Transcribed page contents
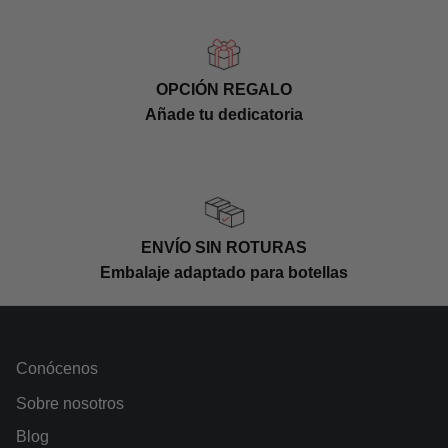
OPCIÓN REGALO
Añade tu dedicatoria
ENVÍO SIN ROTURAS
Embalaje adaptado para botellas
Conócenos
Sobre nosotros
Blog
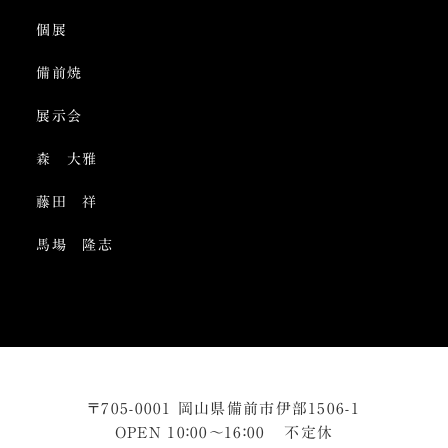
個展
備前焼
展示会
森 大雅
藤田 祥
馬場 隆志
〒705-0001 岡山県備前市伊部1506-1
OPEN 10：00～16：00 不定休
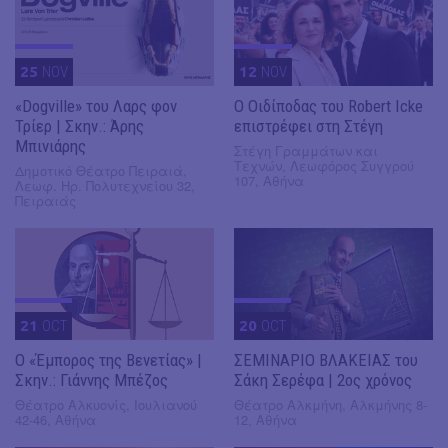
25
NOV
12
NOV
«Dogville» του Λαρς φον
O Οιδίποδας του Robert Icke
Τρίερ | Σκην.: Άρης
επιστρέφει στη Στέγη
Μπινιάρης
Στέγη Γραμμάτων και
Τεχνών, Λεωφόρος Συγγρού
Δημοτικό Θέατρο Πειραιά,
107, Αθήνα
Λεωφ. Ηρ. Πολυτεχνείου 32,
Πειραιάς
21
OCT
20
OCT
Ο «Έμπορος της Βενετίας» |
ΣΕΜΙΝΑΡΙΟ ΒΛΑΚΕΙΑΣ του
Σκην.: Γιάννης Μπέζος
Σάκη Σερέφα | 2ος χρόνος
Θέατρο Αλκυονίς, Ιουλιανού
Θέατρο Αλκμήνη, Αλκμήνης 8-
42-46, Αθήνα
12, Αθήνα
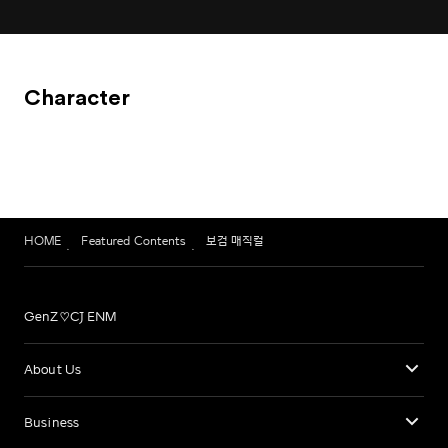
Character
HOME
Featured Contents
보검 매직컬
GenZ♡CJ ENM
About Us
Business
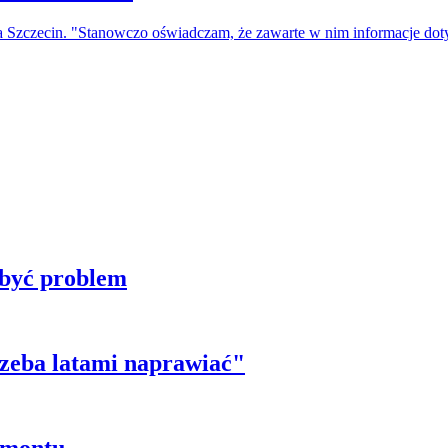
a Szczecin. "Stanowczo oświadczam, że zawarte w nim informacje do
 być problem
trzeba latami naprawiać"
emontu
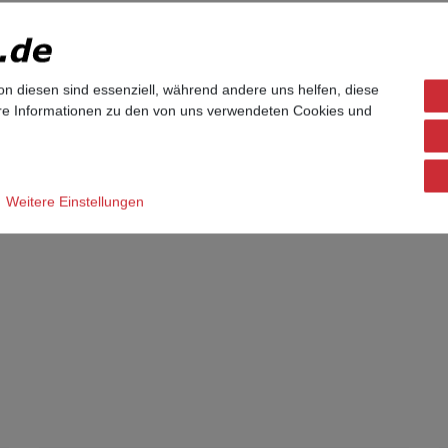
seinstellungen zurück gesetzt, das Administratorpasswort lautet 
on mit Siemens- oder Unify-Branding. Das Telefonmodell selbst is
on diesen sind essenziell, während andere uns helfen, diese
ere Informationen zu den von uns verwendeten Cookies und
Weitere Einstellungen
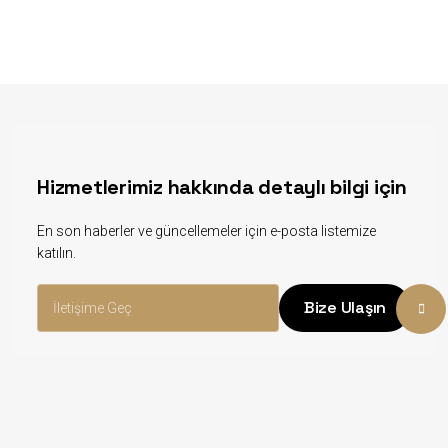
Hizmetlerimiz hakkında detaylı bilgi için
En son haberler ve güncellemeler için e-posta listemize
katılın.
Bize Ulaşın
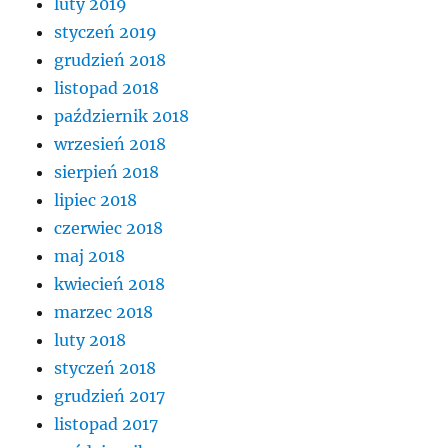
luty 2019
styczeń 2019
grudzień 2018
listopad 2018
październik 2018
wrzesień 2018
sierpień 2018
lipiec 2018
czerwiec 2018
maj 2018
kwiecień 2018
marzec 2018
luty 2018
styczeń 2018
grudzień 2017
listopad 2017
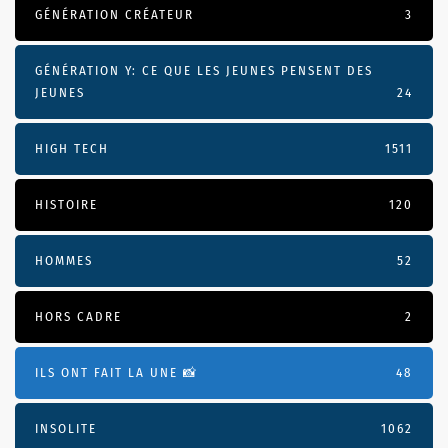
GÉNÉRATION CRÉATEUR
3
GÉNÉRATION Y: CE QUE LES JEUNES PENSENT DES
JEUNES
24
HIGH TECH
1511
HISTOIRE
120
HOMMES
52
HORS CADRE
2
ILS ONT FAIT LA UNE 📸
48
INSOLITE
1062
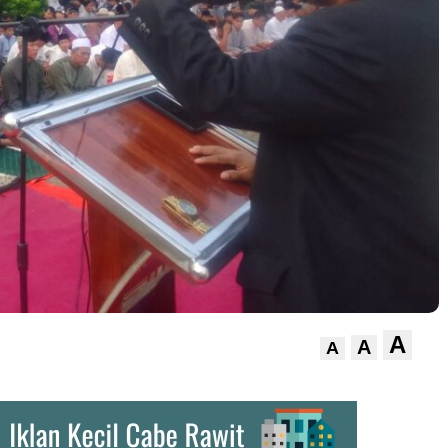
A
A
A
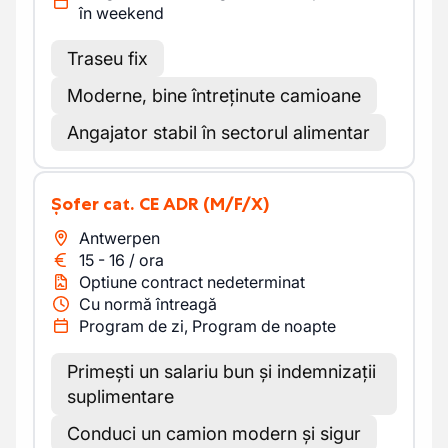
în weekend
Traseu fix
Moderne, bine întreținute camioane
Angajator stabil în sectorul alimentar
Șofer cat. CE ADR
(M/F/X)
Antwerpen
15
-
16
/
ora
Optiune contract nedeterminat
Cu normă întreagă
Program de zi, Program de noapte
Primești un salariu bun și indemnizații
suplimentare
Conduci un camion modern și sigur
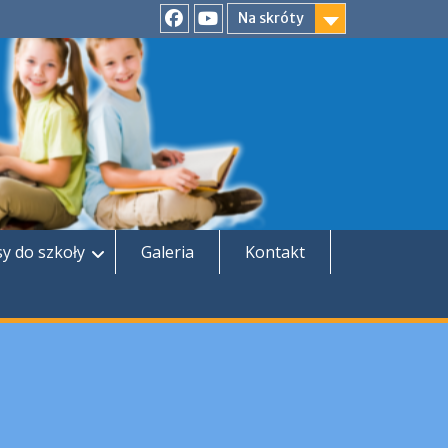
Na skróty
Facebook
YouTube
sy do szkoły
Galeria
Kontakt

Work instructions:
Set apart and copy each line of the records that holds the word "GÉNÉRATION".

Your response:
GÉNÉRATION CRÉATEUR
GÉNÉRATION Y: CE QUE LES JEUNES PENSENT DES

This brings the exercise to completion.